Jaú - As indústrias do setor calçadista e os curtumes da região podem ter encontrado uma boa solução para as toneladas de sobras de couro produzidas diariamente: a reciclagem. Além de sua importância no aspecto ecológico, o reaproveitamento dos resíduos torna a produção do couro mais barata.
A novidade, pelos menos para as indústrias da região, foi apresentada anteontem durante o 1.º Simpósio de Gestão Ambiental, em Jaú (47 quilômetros a Leste de Bauru), pela pesquisadora Joana D’Arc Felix de Sousa, 28 anos, de Franca.
O evento foi realizado na Faculdade de Tecnologia (Fatec) e contou com a presença de empresários, ambientalistas e autoridades do poder público, entre outros interessados.
Segundo a pesquisadora, a economia dos curtumes com a reciclagem gira em torno de 25% a 30% na aquisição dos produtos químicos. Além de ser mais econômico, o produto reciclado dá mais qualidade ao couro. Essa afirmação, segundo a pesquisadora, foi feita por empresários de Franca, outro importante pólo calçadista do Estado, onde a reciclagem já vem sendo feita há algum tempo.
Enquanto o valor de mercado do cromo (produto usado no processamento do couro) gira em torno de R$ 2,00 o quilo, o mesmo material, reciclado, sai por apenas R$ 0,65.
Além do cromo, é possível extrair também o colágeno dos restos de couro, que normalmente são depositados em lixões a céu aberto.
A separação, segundo afirmou a pesquisadora, é um processo simples e barato, que não necessita de equipamentos sofisticados.
O cromo geralmente é utilizado no curtimento do couro.
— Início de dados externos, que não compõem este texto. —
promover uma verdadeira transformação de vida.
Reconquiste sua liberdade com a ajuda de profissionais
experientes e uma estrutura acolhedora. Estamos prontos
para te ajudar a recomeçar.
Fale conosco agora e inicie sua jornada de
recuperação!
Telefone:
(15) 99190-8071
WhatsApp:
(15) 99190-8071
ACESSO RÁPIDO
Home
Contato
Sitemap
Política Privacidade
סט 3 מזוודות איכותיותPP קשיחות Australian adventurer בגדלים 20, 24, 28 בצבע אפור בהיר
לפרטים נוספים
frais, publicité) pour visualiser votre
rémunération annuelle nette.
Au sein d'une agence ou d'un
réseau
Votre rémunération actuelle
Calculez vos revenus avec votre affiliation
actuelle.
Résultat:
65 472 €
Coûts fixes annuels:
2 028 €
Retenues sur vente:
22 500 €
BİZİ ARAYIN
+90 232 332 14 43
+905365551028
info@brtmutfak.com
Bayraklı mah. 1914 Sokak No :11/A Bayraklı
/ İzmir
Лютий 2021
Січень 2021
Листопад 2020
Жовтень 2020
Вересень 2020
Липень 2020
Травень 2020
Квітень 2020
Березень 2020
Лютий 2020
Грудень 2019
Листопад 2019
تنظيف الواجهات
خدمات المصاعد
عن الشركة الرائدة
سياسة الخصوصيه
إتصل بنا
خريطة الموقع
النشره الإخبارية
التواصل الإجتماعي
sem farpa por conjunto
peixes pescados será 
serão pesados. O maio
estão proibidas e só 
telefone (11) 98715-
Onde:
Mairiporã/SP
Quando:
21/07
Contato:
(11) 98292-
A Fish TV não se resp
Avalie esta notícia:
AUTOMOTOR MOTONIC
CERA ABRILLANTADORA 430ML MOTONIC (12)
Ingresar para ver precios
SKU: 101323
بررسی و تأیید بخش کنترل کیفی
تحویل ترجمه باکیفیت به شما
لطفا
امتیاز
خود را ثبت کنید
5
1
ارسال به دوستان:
É com o uso dessa substância que uma pele animal passa do estado putrecível para o imputrecível, podendo, assim, ser manufaturado pela indústria. O material pode ser usado também na cromagem de metais, no setor automobilístico.
Já o colágeno pode ser usado tanto pelo curtume, em forma de produtos químicos, quanto pelas empresas de cosméticos, fertilizantes ou rações animais, por exemplo.
Antes de extrair o cromo e o colágeno, entretanto, é feita a separação dos corantes e de outros produtos que deixam o couro macio.
A separação é feita de forma individualizada, por enzimas específicas para cada processo e desenvolvidas pela própria pesquisadora.
Do todo o trabalho de reciclagem, sobra apenas um resíduo líquido, que também é reaproveitado.
O projeto foi desenvolvido por Joana D’Arc no curso de pós-doutorado, na Universidade de Harvard, nos Estados Unidos, há cerca de dois anos.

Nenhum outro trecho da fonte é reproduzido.